> [Exercise objective]
Scan the listing below for "each", then report every line that has it.

> [Entries shown]
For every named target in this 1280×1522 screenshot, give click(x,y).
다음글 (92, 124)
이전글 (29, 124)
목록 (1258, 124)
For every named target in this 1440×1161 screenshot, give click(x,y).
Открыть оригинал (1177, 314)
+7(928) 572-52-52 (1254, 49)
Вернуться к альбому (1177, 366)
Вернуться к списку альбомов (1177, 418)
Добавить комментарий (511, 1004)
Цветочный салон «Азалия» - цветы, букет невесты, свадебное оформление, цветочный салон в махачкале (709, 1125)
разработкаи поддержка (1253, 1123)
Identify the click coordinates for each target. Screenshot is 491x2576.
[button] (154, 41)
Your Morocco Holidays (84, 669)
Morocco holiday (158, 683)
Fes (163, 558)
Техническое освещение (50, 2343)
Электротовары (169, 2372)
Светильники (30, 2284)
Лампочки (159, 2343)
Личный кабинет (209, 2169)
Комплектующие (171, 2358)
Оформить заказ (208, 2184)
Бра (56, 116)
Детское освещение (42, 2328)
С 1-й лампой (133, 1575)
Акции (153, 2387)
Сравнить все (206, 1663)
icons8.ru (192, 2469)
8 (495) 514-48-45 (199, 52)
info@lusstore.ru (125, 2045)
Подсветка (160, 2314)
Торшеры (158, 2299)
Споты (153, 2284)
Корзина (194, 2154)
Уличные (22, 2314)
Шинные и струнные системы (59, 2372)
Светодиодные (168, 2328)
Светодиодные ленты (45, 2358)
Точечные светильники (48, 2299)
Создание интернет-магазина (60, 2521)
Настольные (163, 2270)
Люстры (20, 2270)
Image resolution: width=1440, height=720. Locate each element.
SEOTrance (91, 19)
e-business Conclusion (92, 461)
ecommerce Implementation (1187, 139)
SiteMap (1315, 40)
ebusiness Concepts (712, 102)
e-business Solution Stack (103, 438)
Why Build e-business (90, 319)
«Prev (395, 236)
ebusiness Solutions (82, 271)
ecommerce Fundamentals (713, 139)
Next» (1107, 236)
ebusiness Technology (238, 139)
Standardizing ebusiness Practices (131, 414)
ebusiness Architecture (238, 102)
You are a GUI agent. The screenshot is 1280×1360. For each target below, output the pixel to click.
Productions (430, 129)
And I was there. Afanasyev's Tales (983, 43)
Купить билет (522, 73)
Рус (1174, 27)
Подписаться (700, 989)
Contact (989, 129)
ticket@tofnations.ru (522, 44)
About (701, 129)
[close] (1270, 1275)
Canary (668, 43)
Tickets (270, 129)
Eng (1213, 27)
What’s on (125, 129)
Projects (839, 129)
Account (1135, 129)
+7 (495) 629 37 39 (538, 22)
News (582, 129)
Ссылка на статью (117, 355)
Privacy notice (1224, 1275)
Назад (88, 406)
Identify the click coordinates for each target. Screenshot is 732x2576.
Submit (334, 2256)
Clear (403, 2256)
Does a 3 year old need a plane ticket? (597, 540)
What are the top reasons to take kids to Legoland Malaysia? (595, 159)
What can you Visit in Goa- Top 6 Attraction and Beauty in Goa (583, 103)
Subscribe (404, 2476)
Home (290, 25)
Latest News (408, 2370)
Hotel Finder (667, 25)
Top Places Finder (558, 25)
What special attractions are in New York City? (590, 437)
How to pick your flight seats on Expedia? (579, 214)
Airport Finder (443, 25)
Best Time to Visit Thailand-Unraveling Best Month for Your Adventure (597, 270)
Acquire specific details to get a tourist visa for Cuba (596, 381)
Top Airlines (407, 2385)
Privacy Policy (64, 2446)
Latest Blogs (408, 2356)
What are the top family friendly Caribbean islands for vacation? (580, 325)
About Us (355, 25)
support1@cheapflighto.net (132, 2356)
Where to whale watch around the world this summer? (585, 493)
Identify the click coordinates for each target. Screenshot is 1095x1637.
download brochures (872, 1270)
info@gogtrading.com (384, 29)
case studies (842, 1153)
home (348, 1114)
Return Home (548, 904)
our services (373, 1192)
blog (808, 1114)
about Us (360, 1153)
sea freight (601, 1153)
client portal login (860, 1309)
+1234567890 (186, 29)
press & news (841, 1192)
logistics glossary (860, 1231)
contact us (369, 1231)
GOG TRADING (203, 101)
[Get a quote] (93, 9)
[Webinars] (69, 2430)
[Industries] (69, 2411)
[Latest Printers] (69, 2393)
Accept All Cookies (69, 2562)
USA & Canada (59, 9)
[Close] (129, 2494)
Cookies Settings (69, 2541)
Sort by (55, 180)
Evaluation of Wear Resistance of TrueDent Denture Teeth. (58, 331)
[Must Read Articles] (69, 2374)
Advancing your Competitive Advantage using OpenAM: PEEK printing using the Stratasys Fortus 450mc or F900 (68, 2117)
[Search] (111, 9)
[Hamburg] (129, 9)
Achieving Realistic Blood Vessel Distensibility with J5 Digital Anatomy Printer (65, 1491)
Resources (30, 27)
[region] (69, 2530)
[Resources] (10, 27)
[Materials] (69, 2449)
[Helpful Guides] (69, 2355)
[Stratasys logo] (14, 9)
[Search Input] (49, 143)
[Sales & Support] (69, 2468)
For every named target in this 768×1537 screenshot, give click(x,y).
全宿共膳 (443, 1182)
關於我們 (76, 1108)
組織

> [Written solution]
Identify the click coordinates for each target. Screenshot is 491x2576.
Image resolution: width=1440, height=720. Locate each element.
You are a GUI agent. The screenshot is 1280×1360. For each target below, output the pixel to click.
Identify the click coordinates for each target. Screenshot is 732x2576.
Identify the click coordinates for each target. Screenshot is 1095x1637.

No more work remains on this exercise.